Esa respuesta me dio fuerzas. Había tomado la decisión correcta. Qué más da una maleta perdida, ropa y libros. Lo importante era irse de ese pueblo que ya no era mi pueblo. Valeria era toda mi vida en ese pueblo.
Me senté en la tienda de Coonorte y pedí una gaseosa. Saqué un cuaderno y comencé a escribir una carta para Valeria. Pensaba dejarla en su local, tirarla por debajo de la puerta y marcharme de inmediato. Escribí una melosería. Una retahíla de promesas de amor, de disculpas, de abdicaciones. Le decía que era la mejor mujer que había conocido y que le deseaba lo mejor para su vida.
Arranqué las tres hojas del cuaderno, las enumeré y las doblé. Puse mi firma y dibujé un corazón. Salí de la tienda y caminé hasta el local, nervioso. Me asomé desde lejos para ver si había llegado o no. A veces abría tarde. Cuando me acerqué, lo más que pude, vi que una de las ventanas estaba abierta.

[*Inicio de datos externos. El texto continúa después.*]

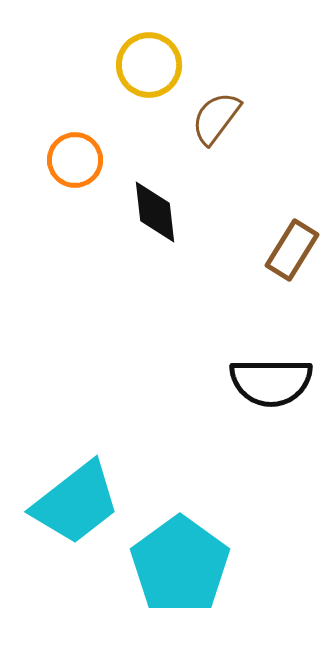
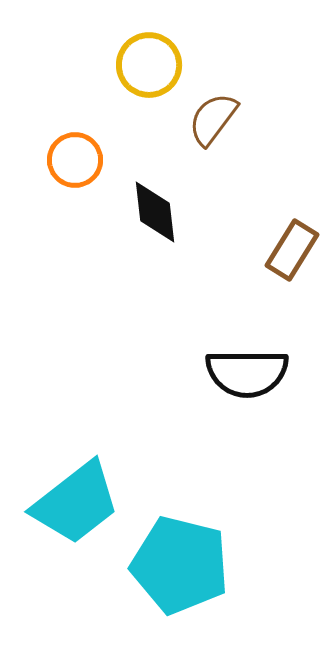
brown semicircle: moved 3 px left, 1 px down
black semicircle: moved 24 px left, 9 px up
cyan pentagon: rotated 22 degrees counterclockwise
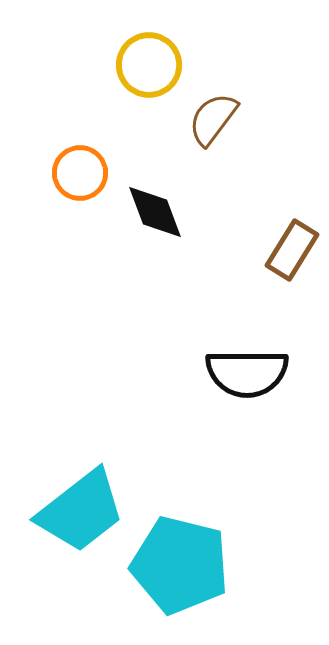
orange circle: moved 5 px right, 13 px down
black diamond: rotated 14 degrees counterclockwise
cyan trapezoid: moved 5 px right, 8 px down
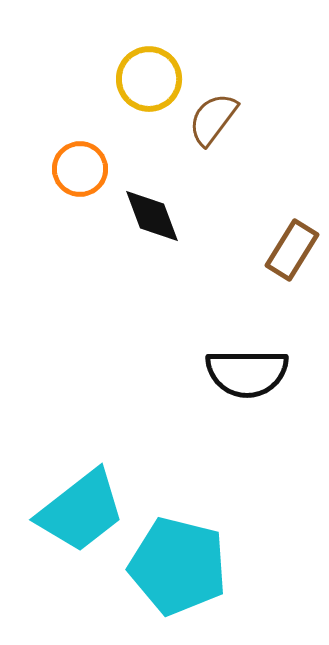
yellow circle: moved 14 px down
orange circle: moved 4 px up
black diamond: moved 3 px left, 4 px down
cyan pentagon: moved 2 px left, 1 px down
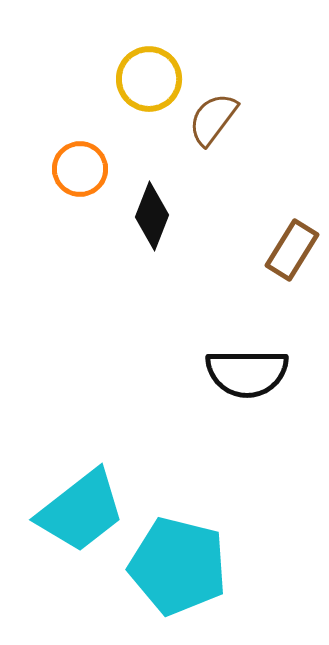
black diamond: rotated 42 degrees clockwise
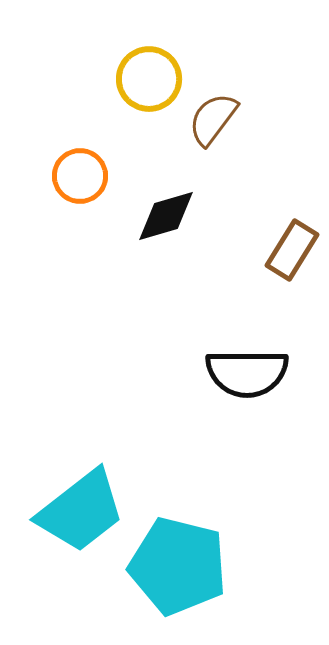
orange circle: moved 7 px down
black diamond: moved 14 px right; rotated 52 degrees clockwise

No podía respirar. “¿Y si la tiro por la ventana? ¿O si se la entrego y me despido?”. Estaba paralizado, triste. Finalmente, di media vuelta, me guardé la carta y volví a Coonorte. Me llamaron al bus, que estaba a punto de irse.

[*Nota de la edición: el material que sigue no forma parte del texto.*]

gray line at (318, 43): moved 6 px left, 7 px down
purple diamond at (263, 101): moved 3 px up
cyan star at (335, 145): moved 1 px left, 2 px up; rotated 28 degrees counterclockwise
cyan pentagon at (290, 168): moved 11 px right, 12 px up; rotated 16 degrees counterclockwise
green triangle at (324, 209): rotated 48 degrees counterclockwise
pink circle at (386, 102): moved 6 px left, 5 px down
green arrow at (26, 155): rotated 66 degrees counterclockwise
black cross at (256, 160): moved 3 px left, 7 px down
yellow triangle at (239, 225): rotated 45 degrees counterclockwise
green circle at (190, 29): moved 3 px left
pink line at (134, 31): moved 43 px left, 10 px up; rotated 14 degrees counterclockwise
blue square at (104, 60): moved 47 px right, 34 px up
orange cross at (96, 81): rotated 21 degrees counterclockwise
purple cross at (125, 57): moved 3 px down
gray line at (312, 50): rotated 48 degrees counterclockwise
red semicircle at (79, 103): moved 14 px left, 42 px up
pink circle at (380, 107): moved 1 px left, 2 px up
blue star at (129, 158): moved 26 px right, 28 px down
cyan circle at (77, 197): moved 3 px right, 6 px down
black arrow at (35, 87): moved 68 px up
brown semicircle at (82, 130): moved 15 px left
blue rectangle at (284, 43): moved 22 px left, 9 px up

Algunas personas conocidas me vieron abordarlo y se acercaron a preguntarme: “Profe, ¿se va del todo o vuelve?”.
“Vuelvo”, dije y subí al bus. Acomodado en la silla pensé en toda mi historia en aquel pueblo. En el día en que llegué, atribulado por la muerte de mi madre y sin empleo. Y ahí estaba de nuevo, marchándome de un lugar donde había perdido un amor y donde ya no había esperanza, de ninguna índole, para un hombre enfermo, triste y vagabundo.